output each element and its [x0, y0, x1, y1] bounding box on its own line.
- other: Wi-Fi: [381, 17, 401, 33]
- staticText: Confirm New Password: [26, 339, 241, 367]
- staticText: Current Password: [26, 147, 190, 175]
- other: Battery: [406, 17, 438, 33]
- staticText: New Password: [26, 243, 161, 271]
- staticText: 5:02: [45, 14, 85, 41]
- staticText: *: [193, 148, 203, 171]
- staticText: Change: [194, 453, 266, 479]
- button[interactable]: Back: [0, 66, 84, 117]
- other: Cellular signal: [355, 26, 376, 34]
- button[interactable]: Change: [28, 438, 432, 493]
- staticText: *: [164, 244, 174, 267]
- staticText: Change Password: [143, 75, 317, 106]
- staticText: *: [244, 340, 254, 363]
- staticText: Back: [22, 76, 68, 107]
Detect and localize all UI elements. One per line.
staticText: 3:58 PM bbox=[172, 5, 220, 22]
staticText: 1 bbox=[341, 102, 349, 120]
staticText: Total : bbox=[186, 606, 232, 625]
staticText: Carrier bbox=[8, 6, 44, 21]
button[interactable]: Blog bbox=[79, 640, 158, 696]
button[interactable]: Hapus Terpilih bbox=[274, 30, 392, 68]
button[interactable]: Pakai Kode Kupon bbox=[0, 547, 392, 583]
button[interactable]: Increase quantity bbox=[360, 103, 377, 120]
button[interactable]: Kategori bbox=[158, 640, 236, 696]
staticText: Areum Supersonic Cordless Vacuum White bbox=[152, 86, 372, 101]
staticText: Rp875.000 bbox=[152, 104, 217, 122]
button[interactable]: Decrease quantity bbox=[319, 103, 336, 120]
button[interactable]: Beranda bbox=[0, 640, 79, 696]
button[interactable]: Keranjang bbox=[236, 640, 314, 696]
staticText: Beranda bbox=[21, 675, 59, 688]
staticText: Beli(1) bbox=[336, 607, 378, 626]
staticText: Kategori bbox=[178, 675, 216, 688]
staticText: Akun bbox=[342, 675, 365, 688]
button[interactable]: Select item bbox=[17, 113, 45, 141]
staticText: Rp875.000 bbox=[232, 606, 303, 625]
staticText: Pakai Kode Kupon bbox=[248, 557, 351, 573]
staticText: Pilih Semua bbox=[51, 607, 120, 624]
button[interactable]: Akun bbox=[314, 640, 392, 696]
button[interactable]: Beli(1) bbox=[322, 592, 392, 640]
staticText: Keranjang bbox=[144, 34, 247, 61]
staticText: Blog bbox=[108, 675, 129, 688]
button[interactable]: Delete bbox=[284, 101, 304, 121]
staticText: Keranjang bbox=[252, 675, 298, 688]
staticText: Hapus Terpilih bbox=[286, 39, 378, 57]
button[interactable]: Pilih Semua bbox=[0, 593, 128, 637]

★ ★ ★

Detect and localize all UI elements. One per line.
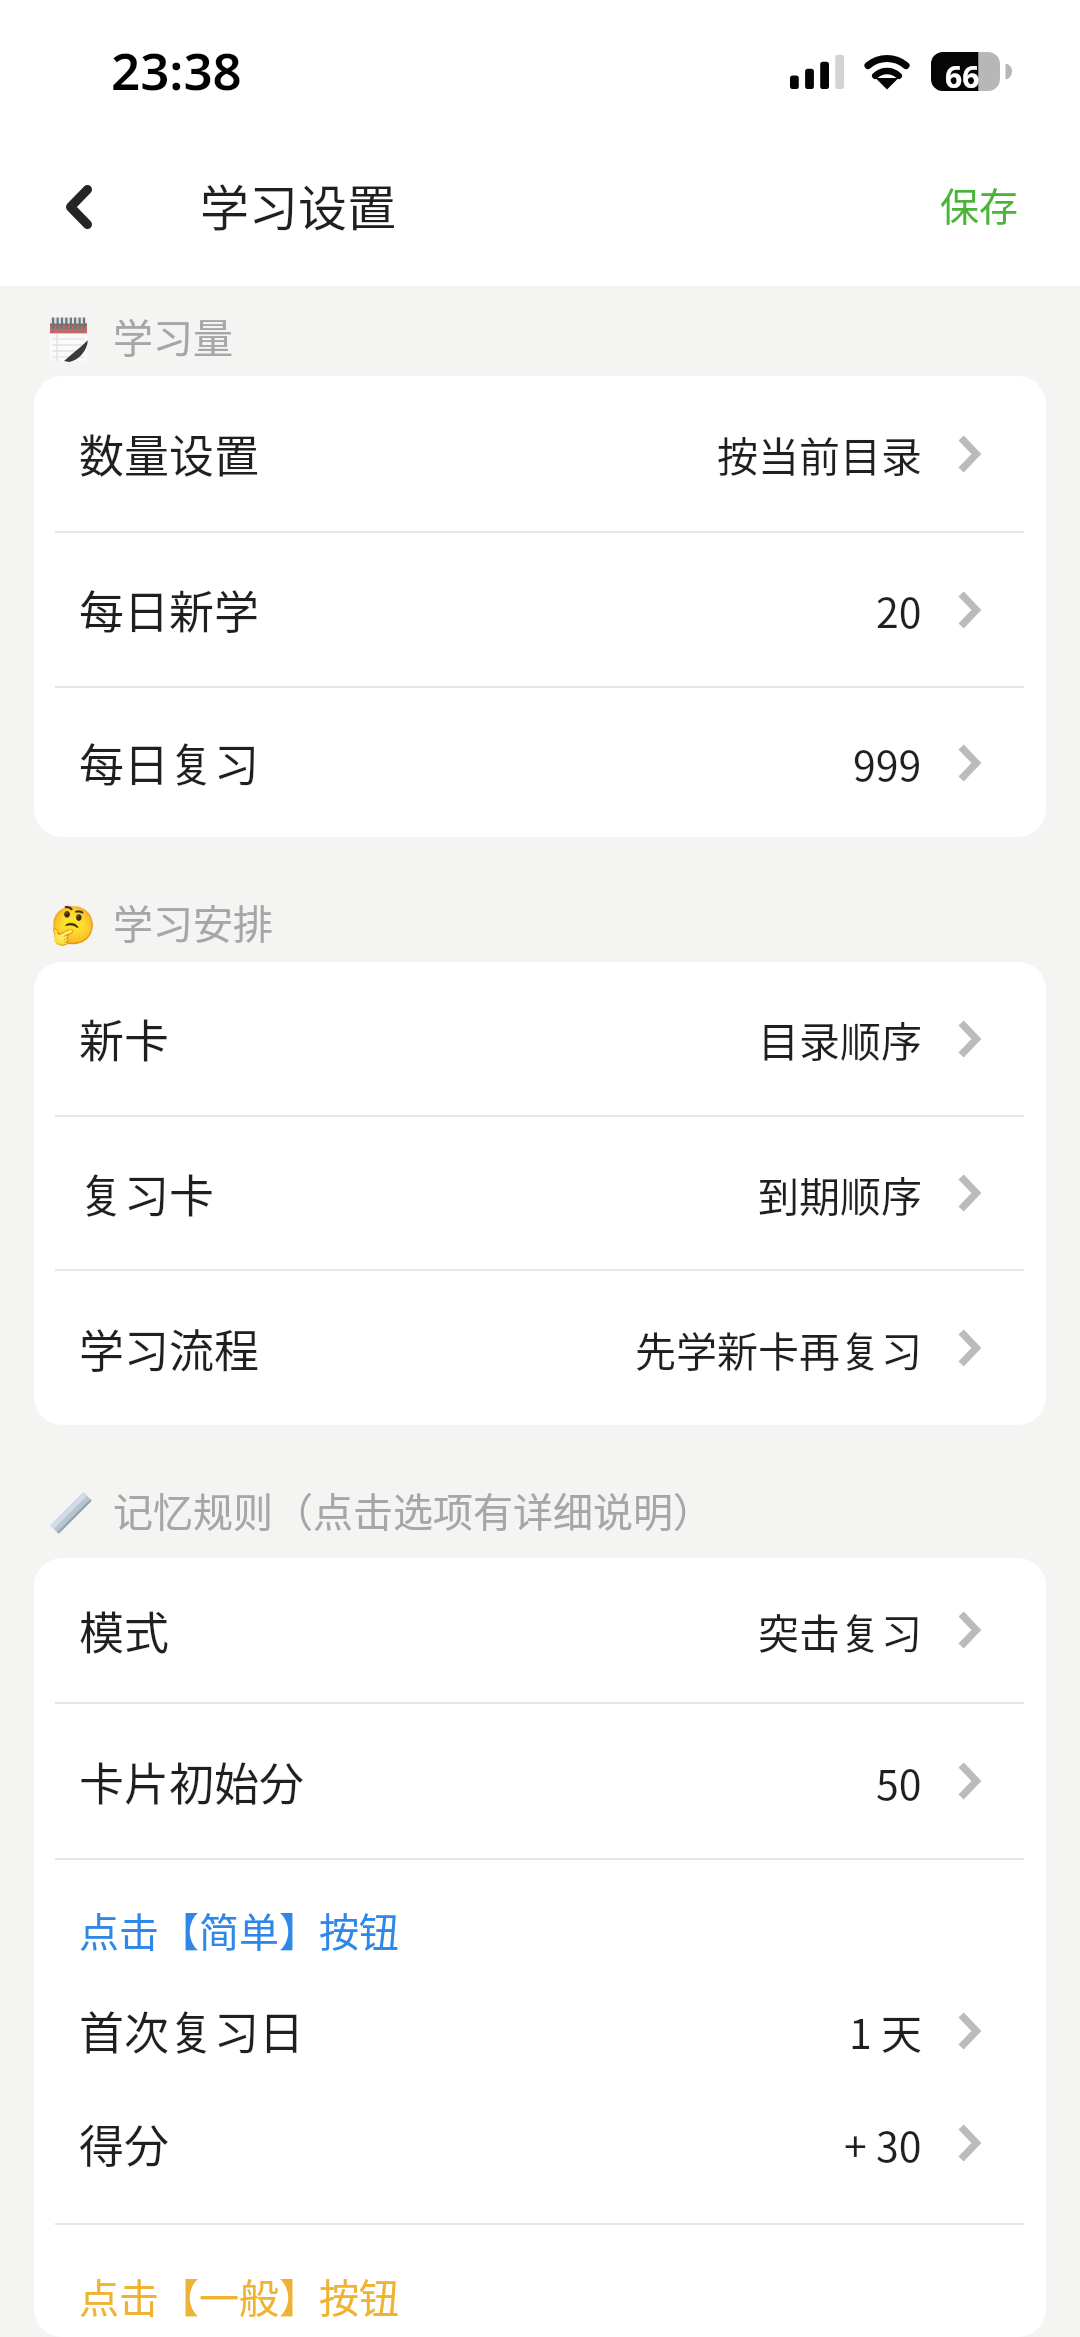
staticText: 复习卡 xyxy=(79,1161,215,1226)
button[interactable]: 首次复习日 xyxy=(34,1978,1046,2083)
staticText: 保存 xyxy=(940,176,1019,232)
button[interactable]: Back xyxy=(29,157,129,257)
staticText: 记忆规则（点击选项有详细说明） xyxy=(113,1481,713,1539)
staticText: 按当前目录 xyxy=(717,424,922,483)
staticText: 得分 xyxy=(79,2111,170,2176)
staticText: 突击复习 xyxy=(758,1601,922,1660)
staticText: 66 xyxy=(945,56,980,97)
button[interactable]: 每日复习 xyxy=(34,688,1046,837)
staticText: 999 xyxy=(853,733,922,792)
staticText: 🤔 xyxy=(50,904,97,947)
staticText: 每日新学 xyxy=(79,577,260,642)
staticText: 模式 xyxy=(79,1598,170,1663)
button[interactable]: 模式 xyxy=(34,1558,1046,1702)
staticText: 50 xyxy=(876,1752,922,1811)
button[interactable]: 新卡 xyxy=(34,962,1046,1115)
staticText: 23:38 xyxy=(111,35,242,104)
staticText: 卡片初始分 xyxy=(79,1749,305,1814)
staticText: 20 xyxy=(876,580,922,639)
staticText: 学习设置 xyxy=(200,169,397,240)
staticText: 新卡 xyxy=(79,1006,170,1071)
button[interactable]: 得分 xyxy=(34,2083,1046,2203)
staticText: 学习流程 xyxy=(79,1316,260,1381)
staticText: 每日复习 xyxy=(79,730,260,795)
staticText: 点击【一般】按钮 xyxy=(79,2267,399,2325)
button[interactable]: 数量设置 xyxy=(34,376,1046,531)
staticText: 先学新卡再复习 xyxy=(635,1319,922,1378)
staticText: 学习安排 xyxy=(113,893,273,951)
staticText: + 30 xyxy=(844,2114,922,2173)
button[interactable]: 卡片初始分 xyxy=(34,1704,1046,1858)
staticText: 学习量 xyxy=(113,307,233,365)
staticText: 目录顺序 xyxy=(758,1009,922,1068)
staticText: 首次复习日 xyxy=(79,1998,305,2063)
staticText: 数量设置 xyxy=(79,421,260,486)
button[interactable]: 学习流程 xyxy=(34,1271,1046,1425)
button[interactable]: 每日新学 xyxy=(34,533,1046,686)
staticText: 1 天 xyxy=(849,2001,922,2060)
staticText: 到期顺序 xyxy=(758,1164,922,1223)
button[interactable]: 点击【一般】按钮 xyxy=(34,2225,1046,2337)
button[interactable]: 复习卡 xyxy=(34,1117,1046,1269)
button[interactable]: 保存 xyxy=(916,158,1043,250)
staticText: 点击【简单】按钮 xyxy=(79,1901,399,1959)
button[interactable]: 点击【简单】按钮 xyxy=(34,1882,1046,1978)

★ ★ ★

Count, and answer with the number only: how many lines of the data include the string "卡片初始分"?

2